* DATA RECORDS
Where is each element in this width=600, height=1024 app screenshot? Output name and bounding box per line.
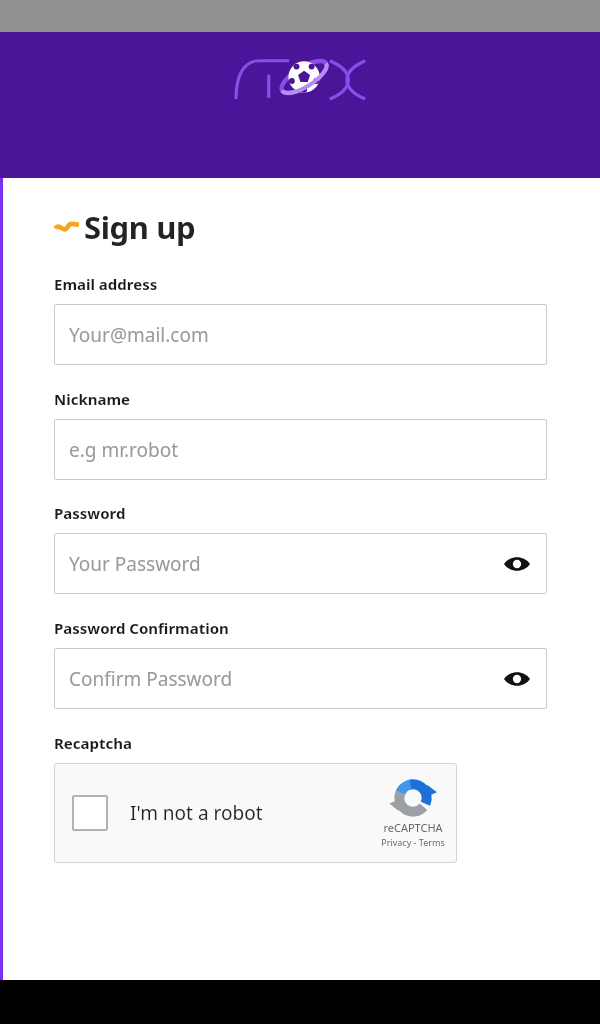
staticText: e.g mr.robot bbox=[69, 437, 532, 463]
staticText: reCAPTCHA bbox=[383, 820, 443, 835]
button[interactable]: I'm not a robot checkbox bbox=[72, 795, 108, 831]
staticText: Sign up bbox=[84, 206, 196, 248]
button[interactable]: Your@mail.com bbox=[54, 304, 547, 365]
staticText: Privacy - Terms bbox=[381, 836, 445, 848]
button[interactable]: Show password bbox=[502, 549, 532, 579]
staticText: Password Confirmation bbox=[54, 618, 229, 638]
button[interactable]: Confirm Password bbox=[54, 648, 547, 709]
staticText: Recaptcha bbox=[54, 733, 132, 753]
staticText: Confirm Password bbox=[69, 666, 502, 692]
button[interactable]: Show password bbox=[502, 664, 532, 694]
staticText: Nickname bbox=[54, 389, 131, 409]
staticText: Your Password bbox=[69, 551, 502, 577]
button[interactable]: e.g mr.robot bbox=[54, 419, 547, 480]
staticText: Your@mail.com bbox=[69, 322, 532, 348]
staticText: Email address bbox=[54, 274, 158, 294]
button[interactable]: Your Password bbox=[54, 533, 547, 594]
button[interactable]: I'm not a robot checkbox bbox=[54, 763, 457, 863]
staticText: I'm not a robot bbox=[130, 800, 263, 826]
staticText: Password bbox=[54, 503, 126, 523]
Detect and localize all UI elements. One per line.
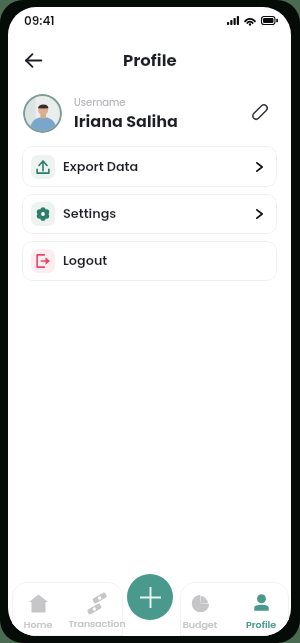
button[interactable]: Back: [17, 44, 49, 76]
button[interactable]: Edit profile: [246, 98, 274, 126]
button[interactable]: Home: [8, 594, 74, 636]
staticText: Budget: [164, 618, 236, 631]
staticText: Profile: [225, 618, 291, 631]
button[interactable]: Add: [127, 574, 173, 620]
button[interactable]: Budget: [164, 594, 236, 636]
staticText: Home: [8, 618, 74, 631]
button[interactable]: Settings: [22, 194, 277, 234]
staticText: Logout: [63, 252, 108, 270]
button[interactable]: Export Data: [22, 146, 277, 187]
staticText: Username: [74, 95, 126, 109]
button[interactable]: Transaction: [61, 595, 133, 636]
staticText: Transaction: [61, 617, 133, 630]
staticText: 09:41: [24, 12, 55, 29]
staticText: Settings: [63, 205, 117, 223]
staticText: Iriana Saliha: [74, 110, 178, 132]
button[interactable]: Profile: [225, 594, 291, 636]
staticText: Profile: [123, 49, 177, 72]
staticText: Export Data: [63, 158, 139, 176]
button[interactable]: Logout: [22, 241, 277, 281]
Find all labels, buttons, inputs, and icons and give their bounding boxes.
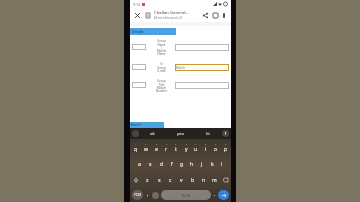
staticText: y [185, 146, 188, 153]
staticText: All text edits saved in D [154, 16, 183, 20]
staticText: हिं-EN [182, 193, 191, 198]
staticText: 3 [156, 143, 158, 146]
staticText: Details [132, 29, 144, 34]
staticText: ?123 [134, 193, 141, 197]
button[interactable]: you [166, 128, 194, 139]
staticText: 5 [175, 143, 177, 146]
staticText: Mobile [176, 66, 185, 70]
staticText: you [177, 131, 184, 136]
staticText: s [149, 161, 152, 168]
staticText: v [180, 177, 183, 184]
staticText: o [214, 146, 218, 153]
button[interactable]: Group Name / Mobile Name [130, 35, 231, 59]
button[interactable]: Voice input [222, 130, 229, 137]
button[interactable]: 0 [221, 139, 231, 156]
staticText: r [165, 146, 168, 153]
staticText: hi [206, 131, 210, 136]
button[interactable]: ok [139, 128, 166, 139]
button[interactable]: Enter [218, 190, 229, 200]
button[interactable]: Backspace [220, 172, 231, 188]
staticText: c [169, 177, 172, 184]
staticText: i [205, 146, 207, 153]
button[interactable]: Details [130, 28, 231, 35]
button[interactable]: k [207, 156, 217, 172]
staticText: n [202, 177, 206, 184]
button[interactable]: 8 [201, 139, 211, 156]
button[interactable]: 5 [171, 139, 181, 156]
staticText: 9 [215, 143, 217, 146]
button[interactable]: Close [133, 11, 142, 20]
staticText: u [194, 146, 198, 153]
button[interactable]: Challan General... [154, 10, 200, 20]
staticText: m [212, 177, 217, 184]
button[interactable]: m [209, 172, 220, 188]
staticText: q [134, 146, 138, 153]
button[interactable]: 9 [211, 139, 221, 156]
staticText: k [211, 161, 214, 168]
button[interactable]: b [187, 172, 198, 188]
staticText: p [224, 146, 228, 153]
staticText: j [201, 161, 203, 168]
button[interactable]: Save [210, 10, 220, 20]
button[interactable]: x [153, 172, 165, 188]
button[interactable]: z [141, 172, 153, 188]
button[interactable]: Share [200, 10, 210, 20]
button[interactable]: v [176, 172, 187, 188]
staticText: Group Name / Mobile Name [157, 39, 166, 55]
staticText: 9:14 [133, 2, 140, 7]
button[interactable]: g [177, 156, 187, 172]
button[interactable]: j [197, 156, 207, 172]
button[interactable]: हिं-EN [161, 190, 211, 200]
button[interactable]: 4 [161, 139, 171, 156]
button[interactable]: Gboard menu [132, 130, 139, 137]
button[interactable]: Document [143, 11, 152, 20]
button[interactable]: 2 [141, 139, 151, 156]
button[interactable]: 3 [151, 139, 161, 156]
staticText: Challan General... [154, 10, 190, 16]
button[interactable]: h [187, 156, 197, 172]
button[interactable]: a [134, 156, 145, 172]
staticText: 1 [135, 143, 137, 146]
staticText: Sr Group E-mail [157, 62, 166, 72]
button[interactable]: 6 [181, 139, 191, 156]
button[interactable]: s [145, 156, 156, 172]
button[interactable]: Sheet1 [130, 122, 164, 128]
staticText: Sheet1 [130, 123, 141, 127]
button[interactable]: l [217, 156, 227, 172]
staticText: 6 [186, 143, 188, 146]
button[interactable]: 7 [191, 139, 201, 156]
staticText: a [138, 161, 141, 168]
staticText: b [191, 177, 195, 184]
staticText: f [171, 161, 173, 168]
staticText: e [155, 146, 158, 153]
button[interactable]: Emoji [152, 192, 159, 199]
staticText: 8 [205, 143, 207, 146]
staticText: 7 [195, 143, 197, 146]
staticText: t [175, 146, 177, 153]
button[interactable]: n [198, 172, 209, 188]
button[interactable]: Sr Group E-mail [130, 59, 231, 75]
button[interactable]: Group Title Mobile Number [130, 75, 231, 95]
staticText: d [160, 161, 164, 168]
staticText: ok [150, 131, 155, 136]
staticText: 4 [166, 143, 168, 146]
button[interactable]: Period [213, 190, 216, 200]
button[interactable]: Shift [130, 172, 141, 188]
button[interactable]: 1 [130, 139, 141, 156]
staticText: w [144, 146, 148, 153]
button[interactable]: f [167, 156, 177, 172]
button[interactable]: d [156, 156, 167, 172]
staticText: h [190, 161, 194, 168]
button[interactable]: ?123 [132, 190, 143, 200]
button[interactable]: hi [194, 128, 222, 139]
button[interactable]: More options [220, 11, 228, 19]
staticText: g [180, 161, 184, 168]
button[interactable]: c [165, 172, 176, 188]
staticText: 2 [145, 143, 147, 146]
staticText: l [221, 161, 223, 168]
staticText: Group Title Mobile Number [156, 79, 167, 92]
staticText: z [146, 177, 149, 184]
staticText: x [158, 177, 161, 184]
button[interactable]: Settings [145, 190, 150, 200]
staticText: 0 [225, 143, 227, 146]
---
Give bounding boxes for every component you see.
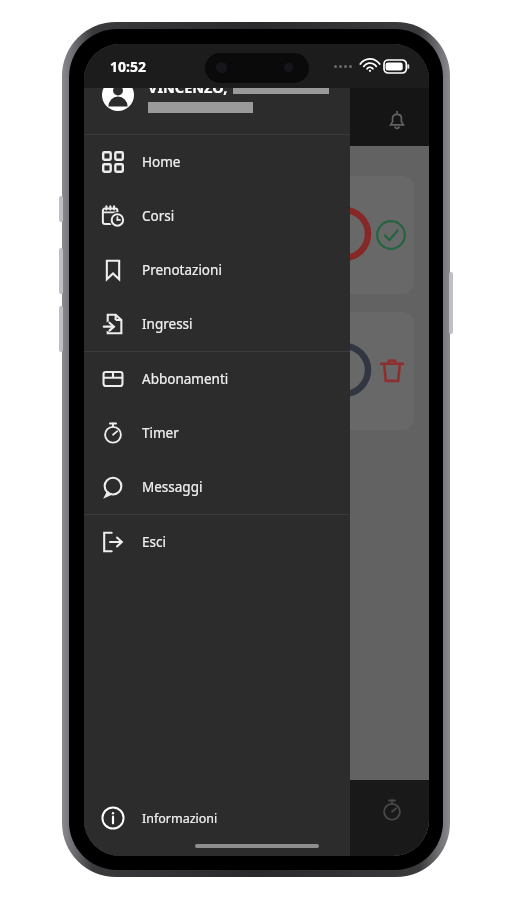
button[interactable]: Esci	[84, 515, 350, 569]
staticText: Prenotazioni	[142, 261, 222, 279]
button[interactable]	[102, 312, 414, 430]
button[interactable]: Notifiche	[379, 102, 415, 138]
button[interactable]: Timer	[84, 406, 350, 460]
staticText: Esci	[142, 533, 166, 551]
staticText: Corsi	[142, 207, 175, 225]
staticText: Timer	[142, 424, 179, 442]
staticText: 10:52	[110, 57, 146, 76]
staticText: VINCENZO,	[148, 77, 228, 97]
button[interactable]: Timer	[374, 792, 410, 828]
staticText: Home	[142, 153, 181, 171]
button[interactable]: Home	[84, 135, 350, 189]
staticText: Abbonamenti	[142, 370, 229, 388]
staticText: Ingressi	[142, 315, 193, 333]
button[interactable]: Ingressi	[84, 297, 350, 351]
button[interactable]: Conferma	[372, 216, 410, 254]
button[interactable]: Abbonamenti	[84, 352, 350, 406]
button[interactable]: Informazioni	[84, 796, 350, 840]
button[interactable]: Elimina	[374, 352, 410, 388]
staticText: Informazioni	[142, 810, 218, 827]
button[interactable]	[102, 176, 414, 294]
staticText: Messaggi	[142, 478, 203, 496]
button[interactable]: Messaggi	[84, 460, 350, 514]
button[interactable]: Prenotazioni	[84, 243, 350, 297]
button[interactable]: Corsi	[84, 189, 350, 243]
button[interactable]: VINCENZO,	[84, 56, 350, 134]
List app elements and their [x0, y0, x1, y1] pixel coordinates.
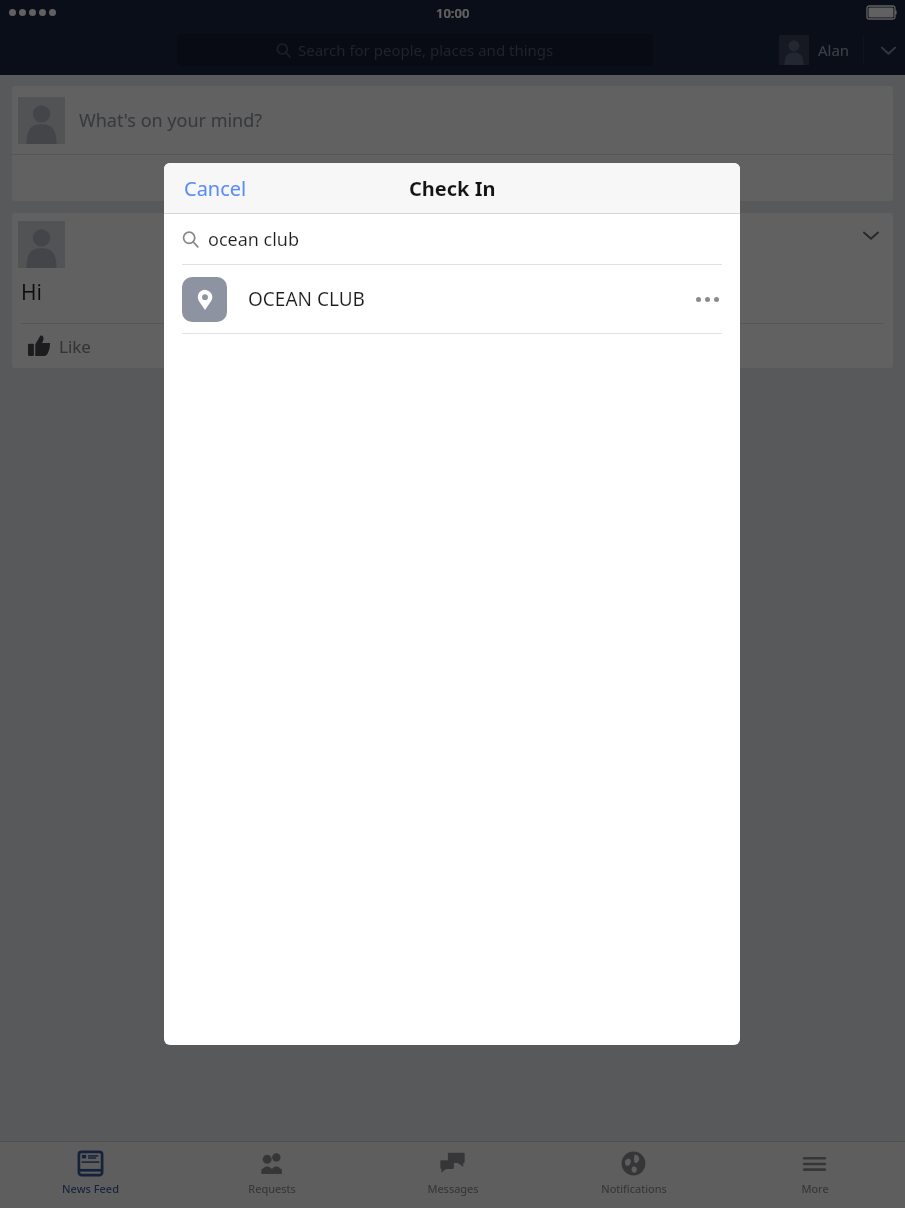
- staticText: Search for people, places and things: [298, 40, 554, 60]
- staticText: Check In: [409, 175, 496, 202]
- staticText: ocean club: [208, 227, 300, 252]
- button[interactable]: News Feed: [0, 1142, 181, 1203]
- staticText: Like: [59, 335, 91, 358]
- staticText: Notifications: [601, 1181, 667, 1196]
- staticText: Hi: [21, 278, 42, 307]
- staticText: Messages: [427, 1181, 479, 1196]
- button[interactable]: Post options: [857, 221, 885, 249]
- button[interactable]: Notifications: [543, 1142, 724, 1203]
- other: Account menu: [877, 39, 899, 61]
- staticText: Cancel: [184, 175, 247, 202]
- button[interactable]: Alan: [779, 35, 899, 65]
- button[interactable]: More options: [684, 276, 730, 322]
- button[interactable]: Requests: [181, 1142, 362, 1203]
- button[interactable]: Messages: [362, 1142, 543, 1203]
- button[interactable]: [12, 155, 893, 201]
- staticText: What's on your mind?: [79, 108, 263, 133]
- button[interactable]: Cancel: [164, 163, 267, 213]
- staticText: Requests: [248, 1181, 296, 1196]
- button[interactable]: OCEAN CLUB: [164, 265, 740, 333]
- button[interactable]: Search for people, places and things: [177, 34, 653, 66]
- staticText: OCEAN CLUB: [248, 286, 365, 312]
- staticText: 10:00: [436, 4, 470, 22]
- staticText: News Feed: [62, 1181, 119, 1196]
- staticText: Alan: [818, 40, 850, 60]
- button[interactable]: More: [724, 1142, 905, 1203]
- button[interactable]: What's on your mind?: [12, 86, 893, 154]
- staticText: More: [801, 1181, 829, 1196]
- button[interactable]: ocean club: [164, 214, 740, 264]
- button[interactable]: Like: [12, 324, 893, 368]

* TASK GOAL
Return a copy of each line in the entries that carries the string "Prenotazioni".

* EXERCISE OUTPUT
staticText: Prenotazioni	[142, 261, 222, 279]
button[interactable]: Prenotazioni	[84, 243, 350, 297]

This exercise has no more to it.